Mark’s in-tray has filled quickly during the pandemic; personal protective equipment, vaccines for pharmacy staff, reporting of occupational infections, customer aggression towards workers, locum’s rates, Union recognition at LloydsPharmacy and, of course, the assessment.
He says the way the General Pharmaceutical Council handled it “exposed the fragility of the existing pre-reg system which was really fragile compared to how medics and nurses did it.” The issue caused a rumpus on social media.
“We advocated right at the start that a significant amount of care and attention should've been paid to the fact the prov-regs are on the front-line, right in the thick of the Covid crisis.
“I remember my first day qualifying as a pharmacist was the day I realised how much more I still had to learn. What I learned in my first year as a qualified pharmacist was probably more than all my previous education added together.
“More attention could've been paid to the fact there's been a very significant learning situation these guys have been involved in and the pre-reg assessment could've been of a different nature to the one that is being run now.
“There could've been more time spent looking at the experiences these pharmacists, or prov-regs, have been involved in during their prov-reg. You could've looked at what kind of circumstances they were working in, how much responsibility they were taking, how successful they were, did they manage to generate any testimonials from patients?
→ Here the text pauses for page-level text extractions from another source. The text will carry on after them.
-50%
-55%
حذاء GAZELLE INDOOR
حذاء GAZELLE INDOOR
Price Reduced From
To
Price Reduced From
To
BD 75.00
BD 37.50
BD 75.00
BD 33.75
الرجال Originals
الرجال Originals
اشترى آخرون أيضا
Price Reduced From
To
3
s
“Did they effectively manage to win some war medals as they went through their process? Those would've been positive, formative things to have looked at because had you done that, you would've encouraged that kind of experience all the way through the entire cohort.
“We said this should've been the way at the beginning but I recall the GPhC saying quite rightly at the time 'look, we don't know how long these guys are going to be out there. We don't know when the date of the exam is going to be. This might only last two months or four months.' With the benefit of hindsight, it's a hell of a lot easier.”
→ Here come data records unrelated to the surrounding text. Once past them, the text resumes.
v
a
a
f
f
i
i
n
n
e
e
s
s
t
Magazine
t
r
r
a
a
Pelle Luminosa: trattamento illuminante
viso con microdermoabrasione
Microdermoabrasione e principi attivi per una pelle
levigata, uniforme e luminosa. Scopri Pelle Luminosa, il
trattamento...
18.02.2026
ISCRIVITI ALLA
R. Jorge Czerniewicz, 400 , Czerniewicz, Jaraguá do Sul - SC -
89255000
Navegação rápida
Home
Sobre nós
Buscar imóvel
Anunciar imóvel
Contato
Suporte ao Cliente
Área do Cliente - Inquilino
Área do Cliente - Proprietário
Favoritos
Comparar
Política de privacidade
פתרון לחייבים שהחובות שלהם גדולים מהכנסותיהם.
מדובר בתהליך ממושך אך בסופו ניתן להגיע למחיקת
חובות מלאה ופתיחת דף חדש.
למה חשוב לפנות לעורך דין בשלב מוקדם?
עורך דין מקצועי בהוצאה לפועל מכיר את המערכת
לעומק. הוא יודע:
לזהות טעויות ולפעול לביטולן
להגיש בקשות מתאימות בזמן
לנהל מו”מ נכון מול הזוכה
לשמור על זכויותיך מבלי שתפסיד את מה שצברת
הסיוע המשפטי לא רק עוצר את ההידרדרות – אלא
Nonetheless, many felt March's assessment was an unwanted distraction and should have been scrapped. According to the PDA, some pharmacy employers were allegedly cancelling prov-regs' study leave. Mark is asked why the PDA did not name those employers.
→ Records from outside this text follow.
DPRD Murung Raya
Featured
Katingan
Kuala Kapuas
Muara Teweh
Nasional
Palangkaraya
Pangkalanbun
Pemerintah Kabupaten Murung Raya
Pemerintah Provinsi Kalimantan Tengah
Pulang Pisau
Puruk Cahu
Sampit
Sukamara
“We tackle it with the companies directly. There is a myth that says PDA likes to get a bit of tit-bit information and blow it up beyond all proportion and get it in the press as quickly as possible to cause maximum devastation and media interest. That's not the way intelligent unions work.
“Intelligent unions contact employers, they deal with specific individual cases. You'll be amazed at the proportion of cases that are overturned in this way and often people apologise and say there's been a misunderstanding.”
Three years after the PDA launched its Safer Pharmacies Charter in the Commons, Mark says many employers are still not meeting standards, something that has manifested itself in the treatment of prov-regs.
“A lot of prov-regs have had a really awful time. In some instances we've had to report employers to the regulator about how prov-regs have been abused in the workplace.
“To be put into what we sometimes euphemistically call a prescription factory that runs from eight in the morning till 11 o'clock at night, a 15-hour shift without a break with staff that need to be trained because they are all new, without the risk management exercises that are supposed to be done before you put a prov-reg in there, without the demonstration of the supervision that's supposed to be in place to supervise the prov-reg, is an absolute abrogation of what should be happening.
"And yet we're dealing with cases of prov-regs being put in those situations.”
Covid interrupted work on the Charter but Mark insists the PDA “intend to dramatically reinvigorate the programme as we pull out of this pandemic.”
And there is hope of progress.
“Our understanding is the GPhC have actually processed some owners of pharmacies in front of the statutory committee,” he says.
“We have seen figures to show owners of pharmacies are now going in front of the disciplinary machinery.”